The creation of the Irish Cruiser Racing Association (ICRA) began in a very low key way in the autumn of 2002 with an exploratory meeting between Denis Kiely, Jim Donegan and Fintan Cairns in the Granville Hotel in Waterford, and the first conference was held in February 2003 in Kilkenny.

While numbers of cruiser-racers were large, their specific locations were widespread, but there was simply no denying the numerical strength and majority power of the Cork-Dublin axis. To get what was then a very novel concept up and running, this strength of numbers had to be acknowledged, and the first National Championship in 2003 reflected this, as it was staged in Howth.

ICRA was run by a dedicated group of volunteers each of whom brought their special talents to the organisation. Jim Donegan, the elder statesman, was so much more interested in the wellbeing of the new organisation than in personal advancement that he insisted on Fintan Cairns being the first Commodore, while the distinguished Cork sailor was more than content to be Vice Commodore.

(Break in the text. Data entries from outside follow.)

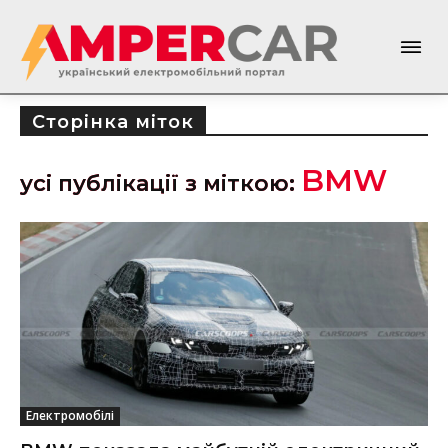
Сторінка міток
BMW
усі публікації з міткою:
Електромобілі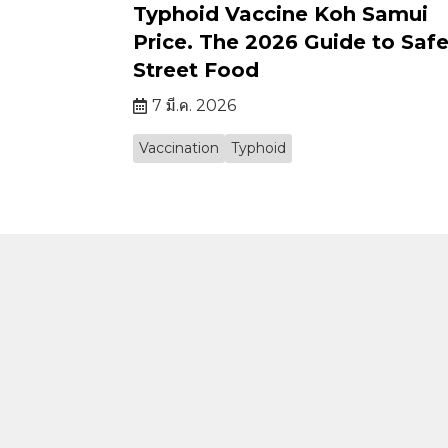
Typhoid Vaccine Koh Samui
Price. The 2026 Guide to Saf
Street Food
7 มี.ค. 2026
Vaccination
Typhoid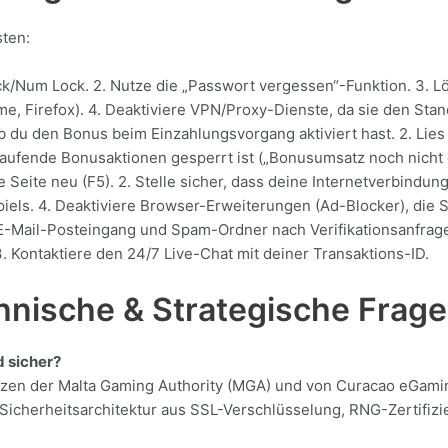
sten:
ck/Num Lock. 2. Nutze die „Passwort vergessen“-Funktion. 3.
, Firefox). 4. Deaktiviere VPN/Proxy-Dienste, da sie den Stan
ob du den Bonus beim Einzahlungsvorgang aktiviert hast. 2. Lie
laufende Bonusaktionen gesperrt ist („Bonusumsatz noch nicht er
e Seite neu (F5). 2. Stelle sicher, dass deine Internetverbindung 
els. 4. Deaktiviere Browser-Erweiterungen (Ad-Blocker), die Sp
E-Mail-Posteingang und Spam-Ordner nach Verifikationsanfragen 
 Kontaktiere den 24/7 Live-Chat mit deiner Transaktions-ID.
hnische & Strategische Frag
d sicher?
nzen der Malta Gaming Authority (MGA) und von Curacao eGaming
 Sicherheitsarchitektur aus SSL-Verschlüsselung, RNG-Zertifiz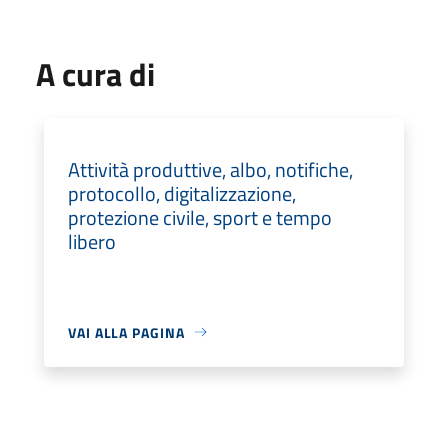
A cura di
Attività produttive, albo, notifiche,
protocollo, digitalizzazione,
protezione civile, sport e tempo
libero
VAI ALLA PAGINA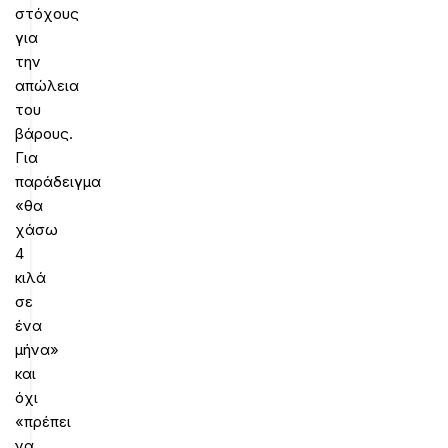
στόχους
για
την
απώλεια
του
βάρους.
Για
παράδειγμα
«θα
χάσω
4
κιλά
σε
ένα
μήνα»
και
όχι
«πρέπει
να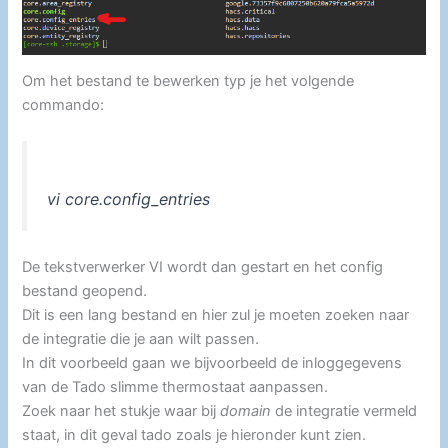
Om het bestand te bewerken typ je het volgende
commando:
vi core.config_entries
De tekstverwerker VI wordt dan gestart en het config
bestand geopend.
Dit is een lang bestand en hier zul je moeten zoeken naar
de integratie die je aan wilt passen.
In dit voorbeeld gaan we bijvoorbeeld de inloggegevens
van de Tado slimme thermostaat aanpassen.
Zoek naar het stukje waar bij
domain
de integratie vermeld
staat, in dit geval tado zoals je hieronder kunt zien.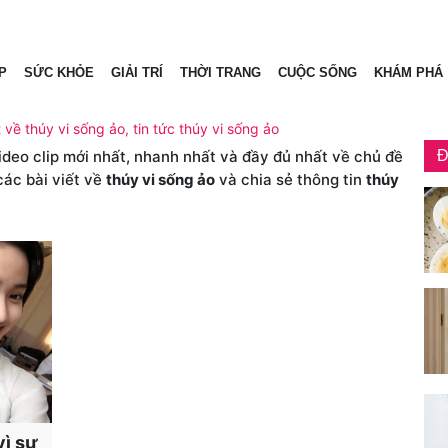
P
SỨC KHỎE
GIẢI TRÍ
THỜI TRANG
CUỘC SỐNG
KHÁM PHÁ
t về thúy vi sống ảo, tin tức thúy vi sống ảo
video clip mới nhất, nhanh nhất và đầy đủ nhất về chủ đề
Đ
các bài viết về
thúy vi sống ảo
và chia sẻ thông tin
thúy
vì sự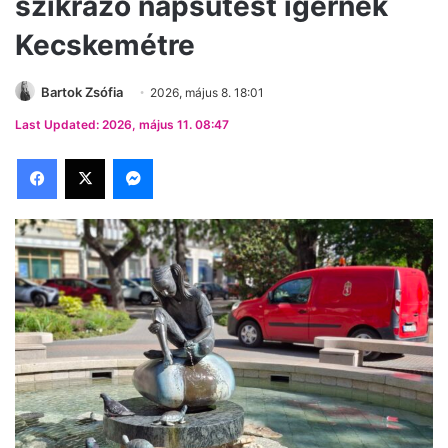
szikrázó napsütést ígérnek
Kecskemétre
Bartok Zsófia
2026, május 8. 18:01
Last Updated: 2026, május 11. 08:47
Facebook
X
Messenger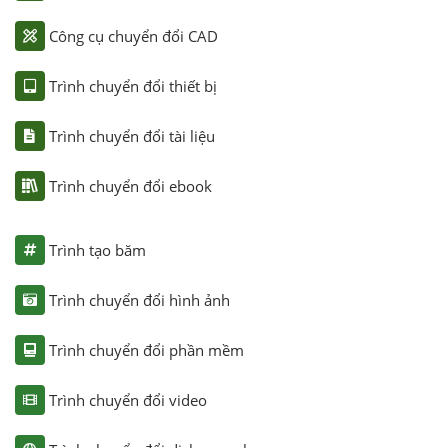
Công cụ chuyển đổi CAD
Trình chuyển đổi thiết bị
Trình chuyển đổi tài liệu
Trình chuyển đổi ebook
Trình tạo băm
Trình chuyển đổi hình ảnh
Trình chuyển đổi phần mềm
Trình chuyển đổi video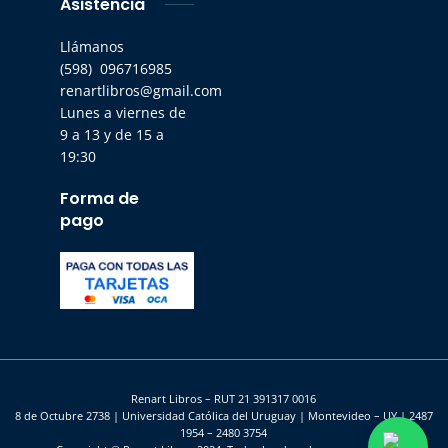
Asistencia
Llámanos
(598) 096716985
renartlibros@gmail.com
Lunes a viernes de
9 a 13 y de 15 a
19:30
Forma de
pago
Renart Libros – RUT 21 391317 0016
8 de Octubre 2738 | Universidad Católica del Uruguay | Montevideo – UY | 2487
1954 – 2480 3754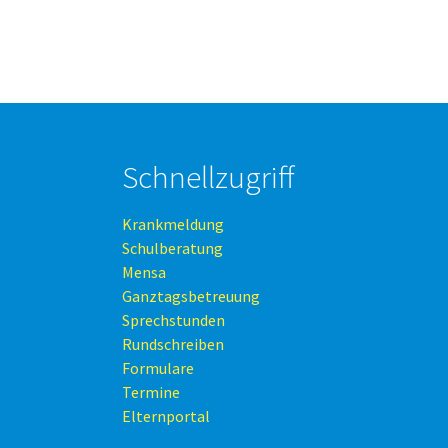
Schnellzugriff
Krankmeldung
Schulberatung
Mensa
Ganztagsbetreuung
Sprechstunden
Rundschreiben
Formulare
Termine
Elternportal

ICRA National Championships

Initially, the highlight of the ICRA season was the National Championship, which is essentially self-limiting, as it is restricted to boats which have or would be eligible for an IRC Rating. Boats not actually rated but eligible were catered for by ICRA’s ace number-cruncher Denis Kiely, who took Ireland’s long-established native rating system ECHO to new heights, thereby providing for extra entries which brought fleet numbers at most annual national championships to comfortably above the hundred mark, particularly at the height of the boom years.